Alfie Reynolds  -  12th January 2024

Dive in to uncover the basics and start thinking about which approach would suit you.

What’s the difference between active and passive investing?

In simple terms, a passive investment strategy is one that aims to match rather than outperform the market – while the goal of an active management is to beat the market.

As the word implies, active investors buy and sell stocks (or other investments) regularly. They – or their portfolio managers – look for high-performing investments, or those that they predict will perform well. When stocks perform disappointingly, they sell them. Active investing requires a hands-on approach as well as expertise. Ultimately, the goal is to leverage short-term price fluctuations to beat the market’s average returns.

In contrast, passive investors don’t do so much buying or selling. Instead, they hold investments – often indexed or other mutual funds – for longer periods, making this approach suitable for those with a long-term time horizon for growth. By limiting buying and selling, you’re minimising fees, so this is a cost-effective choice. Remember though, passive investing doesn’t give you the opportunity to react to or predict the stock market.

What are the pros and cons of active investing?

Pros of an active approachCons of an active approach
Flexibility
As you’re not tied to a particular index, your active manager can buy stocks with the potential to win big – as well as those that align with your views
Costs
Fees are much higher with an active strategy – not just due to transaction costs, but because you’ll have to pay for analysis and resources
Managing risk effectively
You have the freedom to exit stocks or even sectors if the risks get too big – and hedge your bets with various techniques
Potential for human error
Fund managers are human – with an active strategy, you risk investing in an underperforming fund
Minimising tax liabilities
With a bespoke tax management strategy – for example, selling investments to offset taxes on big winners – you could experience tax advantages (though you may have to pay capital gains)
Over dependency on one person
Unlike with a passive approach, an active strategy relies on the skills of one individual – if they move on, their replacement may not be as talented

What are the pros and cons of passive investing?

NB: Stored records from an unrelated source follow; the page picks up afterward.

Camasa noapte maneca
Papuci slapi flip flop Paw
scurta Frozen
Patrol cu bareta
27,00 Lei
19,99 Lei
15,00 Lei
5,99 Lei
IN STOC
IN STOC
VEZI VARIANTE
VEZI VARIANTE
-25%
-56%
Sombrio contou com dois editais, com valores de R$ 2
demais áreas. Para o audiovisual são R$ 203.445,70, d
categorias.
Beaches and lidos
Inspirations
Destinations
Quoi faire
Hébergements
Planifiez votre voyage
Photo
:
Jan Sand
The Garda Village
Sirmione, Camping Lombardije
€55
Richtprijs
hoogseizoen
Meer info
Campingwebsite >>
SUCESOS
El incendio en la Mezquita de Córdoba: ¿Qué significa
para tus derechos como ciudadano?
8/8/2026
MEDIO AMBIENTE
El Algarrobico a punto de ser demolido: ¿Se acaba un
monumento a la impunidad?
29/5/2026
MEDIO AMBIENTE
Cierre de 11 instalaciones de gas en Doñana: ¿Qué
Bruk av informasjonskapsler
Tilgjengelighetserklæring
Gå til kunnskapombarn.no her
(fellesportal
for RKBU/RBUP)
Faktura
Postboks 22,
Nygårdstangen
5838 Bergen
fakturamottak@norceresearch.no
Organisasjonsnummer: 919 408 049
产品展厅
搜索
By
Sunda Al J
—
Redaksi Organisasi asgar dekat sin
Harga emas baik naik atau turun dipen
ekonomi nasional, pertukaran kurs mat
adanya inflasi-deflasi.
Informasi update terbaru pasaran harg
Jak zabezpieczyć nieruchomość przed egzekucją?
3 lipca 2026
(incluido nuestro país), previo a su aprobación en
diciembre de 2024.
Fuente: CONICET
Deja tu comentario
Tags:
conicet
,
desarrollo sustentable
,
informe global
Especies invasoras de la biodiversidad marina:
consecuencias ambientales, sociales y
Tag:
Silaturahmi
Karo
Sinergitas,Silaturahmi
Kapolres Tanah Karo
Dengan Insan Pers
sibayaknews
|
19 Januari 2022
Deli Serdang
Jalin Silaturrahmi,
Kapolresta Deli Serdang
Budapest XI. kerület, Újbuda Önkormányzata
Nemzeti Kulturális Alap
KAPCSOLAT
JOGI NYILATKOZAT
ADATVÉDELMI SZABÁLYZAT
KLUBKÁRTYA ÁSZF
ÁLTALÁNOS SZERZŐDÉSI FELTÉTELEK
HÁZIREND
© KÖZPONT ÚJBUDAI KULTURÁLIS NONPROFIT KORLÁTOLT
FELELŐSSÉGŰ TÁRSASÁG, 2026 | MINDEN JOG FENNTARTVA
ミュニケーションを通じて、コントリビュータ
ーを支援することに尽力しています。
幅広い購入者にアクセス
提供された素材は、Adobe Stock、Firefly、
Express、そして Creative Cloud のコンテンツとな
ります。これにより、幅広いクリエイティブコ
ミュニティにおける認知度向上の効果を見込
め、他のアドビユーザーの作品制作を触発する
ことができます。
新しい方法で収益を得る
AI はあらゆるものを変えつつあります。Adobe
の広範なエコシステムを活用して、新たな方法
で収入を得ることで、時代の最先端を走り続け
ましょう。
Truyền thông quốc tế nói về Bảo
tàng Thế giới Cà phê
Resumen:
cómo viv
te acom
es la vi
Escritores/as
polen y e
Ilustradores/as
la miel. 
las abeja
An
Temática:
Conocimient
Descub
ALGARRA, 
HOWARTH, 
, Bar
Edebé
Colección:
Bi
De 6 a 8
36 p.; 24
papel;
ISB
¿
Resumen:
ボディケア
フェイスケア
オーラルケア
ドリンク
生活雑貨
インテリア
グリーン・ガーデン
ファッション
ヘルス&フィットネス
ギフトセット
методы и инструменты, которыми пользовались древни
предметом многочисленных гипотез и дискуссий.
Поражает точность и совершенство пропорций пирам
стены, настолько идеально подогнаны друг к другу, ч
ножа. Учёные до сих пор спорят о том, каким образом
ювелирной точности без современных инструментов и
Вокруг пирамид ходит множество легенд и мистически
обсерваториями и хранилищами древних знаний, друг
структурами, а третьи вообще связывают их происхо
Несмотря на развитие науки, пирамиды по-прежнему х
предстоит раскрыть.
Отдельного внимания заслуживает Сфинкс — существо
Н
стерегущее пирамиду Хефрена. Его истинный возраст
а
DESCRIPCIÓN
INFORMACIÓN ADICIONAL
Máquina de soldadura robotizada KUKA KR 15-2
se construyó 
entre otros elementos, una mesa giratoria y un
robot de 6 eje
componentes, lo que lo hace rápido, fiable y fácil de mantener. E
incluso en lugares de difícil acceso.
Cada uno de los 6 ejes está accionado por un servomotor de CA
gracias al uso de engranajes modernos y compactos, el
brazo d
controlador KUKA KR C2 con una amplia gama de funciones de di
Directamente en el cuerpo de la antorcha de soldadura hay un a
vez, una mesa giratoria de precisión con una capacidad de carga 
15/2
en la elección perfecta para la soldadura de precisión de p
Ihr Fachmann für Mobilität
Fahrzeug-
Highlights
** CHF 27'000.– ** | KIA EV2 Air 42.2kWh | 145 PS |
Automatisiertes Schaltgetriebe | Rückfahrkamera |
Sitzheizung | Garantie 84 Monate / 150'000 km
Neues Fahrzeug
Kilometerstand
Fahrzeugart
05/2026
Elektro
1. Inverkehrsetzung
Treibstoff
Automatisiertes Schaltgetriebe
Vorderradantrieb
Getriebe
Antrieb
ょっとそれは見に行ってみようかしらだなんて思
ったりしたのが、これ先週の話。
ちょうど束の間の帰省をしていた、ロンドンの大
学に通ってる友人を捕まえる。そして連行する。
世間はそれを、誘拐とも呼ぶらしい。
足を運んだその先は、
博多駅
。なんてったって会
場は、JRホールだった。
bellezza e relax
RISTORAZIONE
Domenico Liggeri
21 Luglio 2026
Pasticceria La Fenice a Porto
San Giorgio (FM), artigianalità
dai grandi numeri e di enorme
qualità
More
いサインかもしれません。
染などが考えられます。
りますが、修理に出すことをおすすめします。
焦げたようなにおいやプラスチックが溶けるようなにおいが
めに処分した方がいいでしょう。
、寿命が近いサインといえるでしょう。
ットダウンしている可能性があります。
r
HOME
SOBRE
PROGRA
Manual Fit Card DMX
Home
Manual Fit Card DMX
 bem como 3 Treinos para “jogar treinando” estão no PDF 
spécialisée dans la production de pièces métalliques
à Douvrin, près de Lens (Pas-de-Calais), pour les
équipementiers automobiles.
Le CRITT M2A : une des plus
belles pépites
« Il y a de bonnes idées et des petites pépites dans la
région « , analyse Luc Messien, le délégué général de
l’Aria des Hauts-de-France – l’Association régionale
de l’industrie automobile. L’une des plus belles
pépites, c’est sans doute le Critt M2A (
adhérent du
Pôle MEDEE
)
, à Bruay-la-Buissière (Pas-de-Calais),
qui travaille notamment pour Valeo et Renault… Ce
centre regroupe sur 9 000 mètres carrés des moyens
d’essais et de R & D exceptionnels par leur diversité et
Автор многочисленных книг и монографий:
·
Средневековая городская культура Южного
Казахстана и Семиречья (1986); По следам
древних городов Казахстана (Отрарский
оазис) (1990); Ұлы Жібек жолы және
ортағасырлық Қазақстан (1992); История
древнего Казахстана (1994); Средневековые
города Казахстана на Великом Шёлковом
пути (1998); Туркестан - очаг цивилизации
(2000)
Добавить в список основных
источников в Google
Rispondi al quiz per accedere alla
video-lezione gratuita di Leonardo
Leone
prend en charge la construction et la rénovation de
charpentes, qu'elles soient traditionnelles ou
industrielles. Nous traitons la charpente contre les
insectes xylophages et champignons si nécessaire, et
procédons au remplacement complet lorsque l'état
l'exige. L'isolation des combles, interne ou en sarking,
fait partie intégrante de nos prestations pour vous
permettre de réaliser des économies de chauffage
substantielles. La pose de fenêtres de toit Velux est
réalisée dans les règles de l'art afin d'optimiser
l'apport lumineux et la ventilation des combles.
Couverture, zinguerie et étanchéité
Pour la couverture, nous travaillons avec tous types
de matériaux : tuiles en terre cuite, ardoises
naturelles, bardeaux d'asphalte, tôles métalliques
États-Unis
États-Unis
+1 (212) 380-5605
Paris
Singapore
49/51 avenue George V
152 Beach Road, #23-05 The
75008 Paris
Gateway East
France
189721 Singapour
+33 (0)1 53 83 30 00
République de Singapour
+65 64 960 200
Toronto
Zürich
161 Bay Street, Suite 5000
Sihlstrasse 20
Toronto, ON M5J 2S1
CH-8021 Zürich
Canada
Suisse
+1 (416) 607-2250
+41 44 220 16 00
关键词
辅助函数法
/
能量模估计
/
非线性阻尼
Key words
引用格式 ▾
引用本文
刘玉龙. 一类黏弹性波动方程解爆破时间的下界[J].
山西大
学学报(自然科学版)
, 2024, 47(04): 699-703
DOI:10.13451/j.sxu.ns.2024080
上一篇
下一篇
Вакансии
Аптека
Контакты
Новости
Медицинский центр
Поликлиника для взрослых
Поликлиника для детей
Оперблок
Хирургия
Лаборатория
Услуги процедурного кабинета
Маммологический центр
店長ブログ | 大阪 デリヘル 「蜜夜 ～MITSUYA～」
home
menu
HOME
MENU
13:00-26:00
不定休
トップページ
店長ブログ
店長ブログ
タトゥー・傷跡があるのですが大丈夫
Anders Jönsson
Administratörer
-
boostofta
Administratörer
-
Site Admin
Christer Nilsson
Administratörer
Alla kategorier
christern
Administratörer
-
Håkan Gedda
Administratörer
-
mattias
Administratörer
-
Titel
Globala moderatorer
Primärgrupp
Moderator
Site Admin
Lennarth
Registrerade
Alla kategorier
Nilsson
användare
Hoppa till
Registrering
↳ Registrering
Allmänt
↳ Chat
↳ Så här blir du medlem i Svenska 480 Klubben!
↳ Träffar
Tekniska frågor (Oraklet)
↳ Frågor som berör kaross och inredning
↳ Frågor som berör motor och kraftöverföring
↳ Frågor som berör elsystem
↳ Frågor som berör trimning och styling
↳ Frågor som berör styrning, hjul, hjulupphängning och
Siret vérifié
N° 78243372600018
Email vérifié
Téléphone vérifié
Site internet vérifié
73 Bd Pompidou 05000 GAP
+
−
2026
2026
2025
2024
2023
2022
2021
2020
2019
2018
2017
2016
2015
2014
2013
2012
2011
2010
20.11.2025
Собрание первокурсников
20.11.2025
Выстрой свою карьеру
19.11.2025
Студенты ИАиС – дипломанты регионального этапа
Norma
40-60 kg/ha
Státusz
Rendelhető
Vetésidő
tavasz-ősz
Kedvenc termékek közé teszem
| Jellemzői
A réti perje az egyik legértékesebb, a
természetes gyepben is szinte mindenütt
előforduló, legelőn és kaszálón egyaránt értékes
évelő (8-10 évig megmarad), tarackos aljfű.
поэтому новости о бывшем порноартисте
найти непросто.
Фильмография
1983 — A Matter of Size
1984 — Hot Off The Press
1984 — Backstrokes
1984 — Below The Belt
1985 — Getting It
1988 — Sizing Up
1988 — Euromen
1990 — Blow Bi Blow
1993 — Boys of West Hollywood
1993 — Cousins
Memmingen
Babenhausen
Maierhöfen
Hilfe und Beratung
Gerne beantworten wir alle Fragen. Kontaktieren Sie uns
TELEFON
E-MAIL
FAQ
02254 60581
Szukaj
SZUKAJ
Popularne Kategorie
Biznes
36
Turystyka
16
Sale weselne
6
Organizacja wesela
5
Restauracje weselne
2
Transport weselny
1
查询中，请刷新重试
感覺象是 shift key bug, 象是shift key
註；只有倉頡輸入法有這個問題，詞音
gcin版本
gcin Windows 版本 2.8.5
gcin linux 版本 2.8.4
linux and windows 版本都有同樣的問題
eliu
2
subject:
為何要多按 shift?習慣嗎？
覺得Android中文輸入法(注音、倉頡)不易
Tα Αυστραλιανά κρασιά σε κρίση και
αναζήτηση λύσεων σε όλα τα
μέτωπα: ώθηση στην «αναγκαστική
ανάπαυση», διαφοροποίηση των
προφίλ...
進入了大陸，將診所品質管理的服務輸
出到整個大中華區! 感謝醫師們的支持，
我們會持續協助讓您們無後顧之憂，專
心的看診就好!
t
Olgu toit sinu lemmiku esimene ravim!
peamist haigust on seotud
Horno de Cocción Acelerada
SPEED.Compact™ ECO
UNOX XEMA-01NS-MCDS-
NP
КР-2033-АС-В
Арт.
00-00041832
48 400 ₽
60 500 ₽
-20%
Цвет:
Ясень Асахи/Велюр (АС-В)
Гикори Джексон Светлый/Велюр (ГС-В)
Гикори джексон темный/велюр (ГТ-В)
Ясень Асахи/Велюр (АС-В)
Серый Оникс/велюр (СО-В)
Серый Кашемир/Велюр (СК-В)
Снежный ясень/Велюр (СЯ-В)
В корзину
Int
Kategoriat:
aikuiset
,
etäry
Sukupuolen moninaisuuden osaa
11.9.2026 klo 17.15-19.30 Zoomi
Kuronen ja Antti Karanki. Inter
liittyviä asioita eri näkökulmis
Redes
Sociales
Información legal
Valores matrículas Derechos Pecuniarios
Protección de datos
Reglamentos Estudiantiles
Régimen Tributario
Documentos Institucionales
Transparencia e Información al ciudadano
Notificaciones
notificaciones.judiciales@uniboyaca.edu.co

Pros of a passive approachCons of a passive approach
Predictability
It’s unlikely that a passive fund will underperform the market index by a significant margin, so you know what you’re getting
Limited
You’re locked into your specific index or set of investments, regardless of market shifts
Low fees
Management fees tend to be significantly lower as passive funds follow the index they use and don’t require analysis
Small returns
Unlike with active investing, it’s highly unlikely that your passive investments will outperform the market
Tax efficiency
With a buy-and-hold strategy, you won’t generally have much to pay in capital gains tax
Lack of choice
There isn’t much scope for a strategy that encompasses your specific beliefs or preferences, and you’re generally tied to your fund manager’s choices

What’s the best approach for you?

Ultimately, it depends on your goals and your attitude to risk – something your wealth manager or financial advisor will discuss with you. But it’s important to remember that the two options aren’t mutually exclusive. Often, the most successful strategies blend passive and active strands to diversify your portfolio and manage risk. You might want the freedom to choose specific stocks, for example, while still maintaining investments in funds.

Do you have questions about active or passive investing strategies? Looking for ways to grow your wealth and optimise your investment portfolio?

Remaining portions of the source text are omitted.